Jesus’ baptism marked the long-awaited return of God’s presence to his people. Isaiah, along with the other Old Testament prophets, longed to see God reunited with his people. For many years, this was impossible. God’s people lived and died in exile and longing while God waited for the fullness of time to come.

When Jesus saw the heavens torn open, he saw the beginning of a new era. Through his imminent death on the cross, the veil separating God and man would be permanently torn. God’s people would once again draw near without shame or fear, knowing that Jesus had eliminated every hindrance that separated them from the Father.

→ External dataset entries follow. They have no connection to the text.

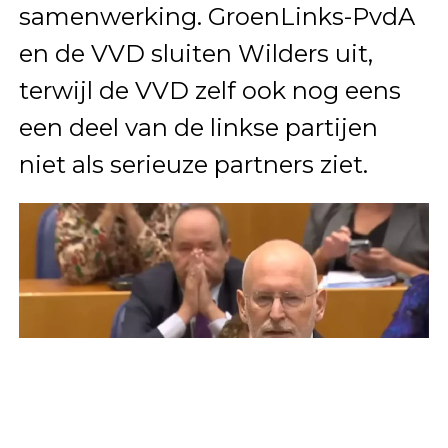
samenwerking. GroenLinks-PvdA
en de VVD sluiten Wilders uit,
terwijl de VVD zelf ook nog eens
een deel van de linkse partijen
niet als serieuze partners ziet.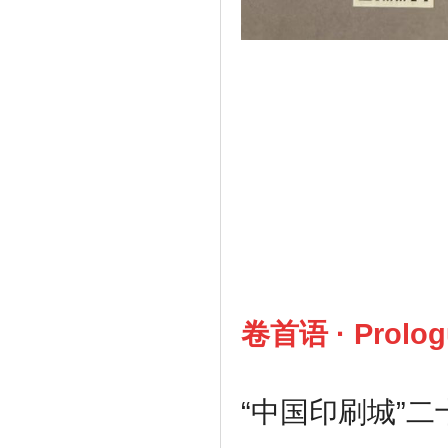
卷首语 · P
rolo
“中国印刷城”二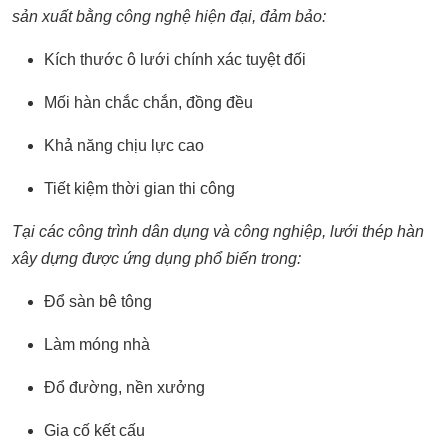
sản xuất bằng công nghệ hiện đại, đảm bảo:
Kích thước ô lưới chính xác tuyệt đối
Mối hàn chắc chắn, đồng đều
Khả năng chịu lực cao
Tiết kiệm thời gian thi công
Tại các công trình dân dụng và công nghiệp, lưới thép hàn
xây dựng được ứng dụng phổ biến trong:
Đổ sàn bê tông
Làm móng nhà
Đổ đường, nền xưởng
Gia cố kết cấu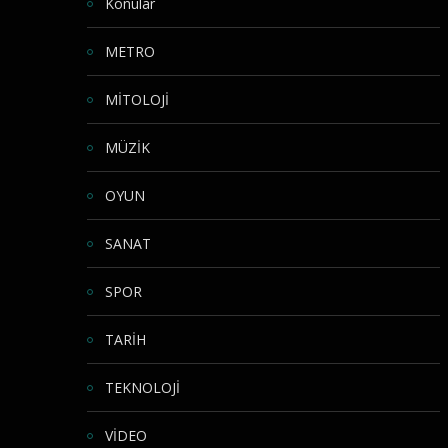
Konular
METRO
MİTOLOJİ
MÜZİK
OYUN
SANAT
SPOR
TARİH
TEKNOLOJİ
VİDEO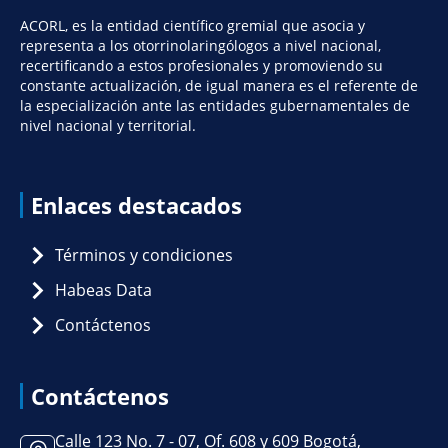
ACORL, es la entidad científico gremial que asocia y
representa a los otorrinolaringólogos a nivel nacional,
recertificando a estos profesionales y promoviendo su
constante actualización, de igual manera es el referente de
la especialización ante las entidades gubernamentales de
nivel nacional y territorial.
Enlaces destacados
Términos y condiciones
Habeas Data
Contáctenos
Contáctenos
Calle 123 No. 7 - 07, Of. 608 y 609 Bogotá,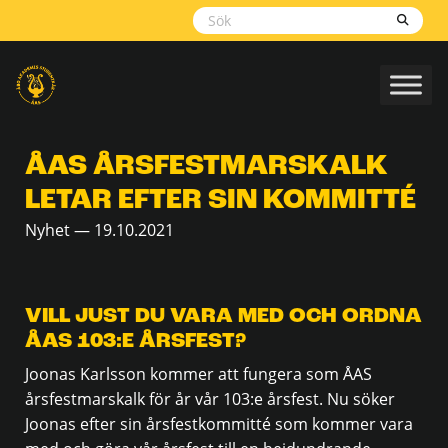
Skippa
navigering
ÅAS ÅRSFESTMARSKALK
LETAR EFTER SIN KOMMITTÉ
Nyhet — 19.10.2021
VILL JUST DU VARA MED OCH ORDNA
ÅAS 103:E ÅRSFEST?
Joonas Karlsson kommer att fungera som ÅAS
årsfestmarskalk för år vår 103:e årsfest. Nu söker
Joonas efter sin årsfestkommitté som kommer vara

This beautiful setting of Psalm 114 is one of the oldest sacred melodies that has survived; it can be traced back to the music sung in ancient Hebrew temple worship! Psalm 114 celebrates Israel’s rescue from Egypt. The Psalmist imagines how nature itself would respond to the terrifying presence of the Lord. I thought this piece would be the perfect complement to the meditation above.

Here is the full text of this chant version of the Psalm.

When Israel came out of Egypt,
   the house of Jacob from among a strage people,
Judah was His sanctuary,
   And Israel his dominion.

The sea looked it and fled;
   Jordan was driven back.
The mountains skipped like rams,
   And the hills like young sheep.

What aileth thee O sea, that you fled?
   And O Jordan, that you thou are driven back?
Ye mountains, that you skip like rams?
   And ye little hills, like young sheep?

Tremble, O earth, at the presence of the Lord,
   at the presence of the God of Jacob,
who turns the hard rock into a standing water,
   and the flintstone into a springing well.

More of This, Please

Ever wonder what sand looks like under a microscope?

I am just finding out that dinosaurs still exist and they make unbelievable sounds.

A pygmy marmoset discovers an insect and it is adorable.

If you read last month’s newsletter, you might remember that I highly recommended Susanna Clarke’s Piranesi. I just found out that Joy Clarkson is hosting a book club on the novel! It is free and open to anyone who wants to join. I have enjoyed Joy’s podcast in the past as well as her book club last summer. Check it out if you’re interested, and take a look at Joy’s excellent writing and podcasting while you’re at it.

What I’m Reading

Heretics, Chesterton. This gem is often overlooked but it is well worth the read. In each chapter, Chesterton takes a thinker or an idea from his time period (1905) and demonstrates their inconsistencies and absurdities. Watching Chesterton pull apart ideas is immensely fun, but also encouraging. We have our own spate of heresies today, and it’s easy to lose sight of the fact that this is nothing new, and nothing to fear. I personally prefer to read physical books, but Heretics is also available to read online for free here.

Screwtape Letters, C.S. Lewis. Even more convicting and rightly disturbing than I remember. Lewis understands our capacity for self-deception like few other authors I know. If you feel that you have lost sight of the daily Christian struggle against temptation, this book is a great place to start!